Oyeyinka’s panacea for tackling Nigeria’s development reversal

DDG Weekly Column

Oyeyinka’s panacea for tackling Nigeria’s development reversal

“In the early 1990s, Nigeria’s palm oil production accounted for 43 per cent of the total world production. However today, Nigeria is currently struggling with less than 2 per cent of global output. From a major exporter, Nigeria has become the largest importer of Malaysia’s palm oil in the sub-Saharan Africa Region.”

Professor Banji Oyeyinka, in a paper delivered to the 8th Edition of the Annual Distinguished Lecture Series of the Nigerian Society of Engineers on Tuesday, July 19, 2022.

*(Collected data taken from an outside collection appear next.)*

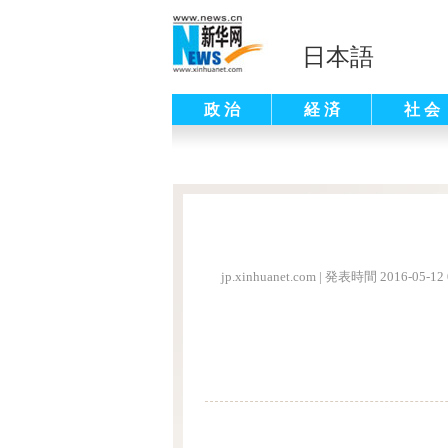
日本語
政 治
経 済
社 会
jp.xinhuanet.com
|
発表時間 2016-05-12 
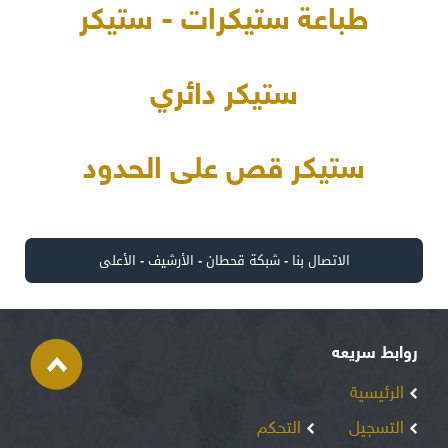
طباعة ستيكرات - ستيكر
ستيكر دائري
ستيكر قص على الحدود
الاتصال بنا
-
شبكة قحطان
-
الأرشيف
-
الأعلى
روابط سريعه
الرئيسية
التسجيل
التحكم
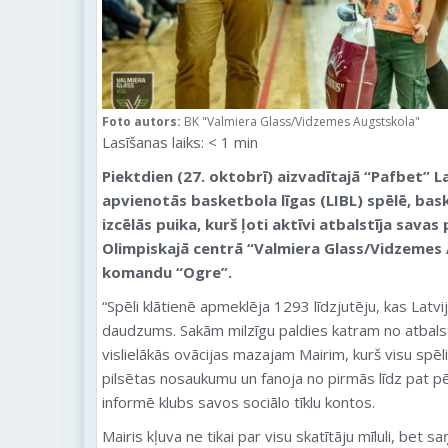
Foto autors:
BK "Valmiera Glass/Vidzemes Augstskola"
Lasīšanas laiks:
< 1
min
Piektdien (27. oktobrī) aizvadītajā “Pafbet” La
apvienotās basketbola līgas (LIBL) spēlē, bask
izcēlās puika, kurš ļoti aktīvi atbalstīja sava
Olimpiskajā centrā “Valmiera Glass/Vidzeme
komandu “Ogre”.
“Spēli klātienē apmeklēja 1293 līdzjutēju, kas Latvi
daudzums. Sakām milzīgu paldies katram no atbalst
vislielākās ovācijas mazajam Mairim, kurš visu spēl
pilsētas nosaukumu un fanoja no pirmās līdz pat p
informē klubs savos sociālo tīklu kontos.
Mairis kļuva ne tikai par visu skatītāju mīluli, bet 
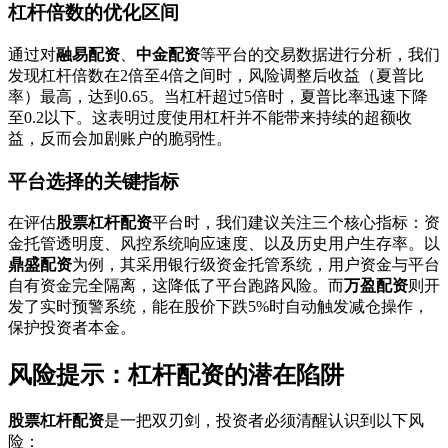
杠杆倍数的优化区间
通过对
融易配资
、
中金配资
等平台的交易数据进行分析，我们
发现杠杆倍数在2倍至4倍之间时，风险调整后收益（夏普比
率）最高，达到0.65。当杠杆超过5倍时，夏普比率迅速下降
至0.2以下。这表明过度使用杠杆并不能带来持续的超额收
益，反而会加剧账户的脆弱性。
平台选择的关键指标
在评估
股票杠杆配资
平台时，我们建议关注三个核心指标：资
金托管透明度、风控系统响应速度、以及历史用户生存率。以
鼎盛配资
为例，其采用银行级资金托管系统，用户资金与平台
自有资金完全隔离，这降低了平台跑路风险。而
万盈配资
则开
发了实时预警系统，能在股价下跌5%时自动触发减仓操作，
保护投资者本金。
风险提示：杠杆配资的潜在陷阱
股票杠杆配资
是一把双刃剑，投资者必须清醒认识到以下风
险：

Public discourse in Nigeria is overwhelmingly dominated by politics, a feature which the late Professor Claude Ake once described as the “over-politicisation of social life.” We carry on as if once the political kingdom is manifested among us Nigerians can live happily ever after. This has regrettably led to the shunting aside of many fundamental issues that are consequential for the uplift or alternatively, the decline of the nation. It is refreshing, therefore, that one of our leading political economists has returned our attention to issues which cohere with the development shutdown or, in his words, development reversal of Nigeria.

As the opening quote suggests, on too many fronts, including agriculture, the nation is not merely static but it is undergoing development reversal. Stagnation or arrest is a shade better than reversal, considering that reversal connotes not just a shutdown on critical frontiers of growth and development, but a situation which reverses the progress made in earlier decades. It also indicates that countries which had several things to learn from Nigeria in earlier times had overtaken it on crucial indices of development, human survival and insertion into the technological age.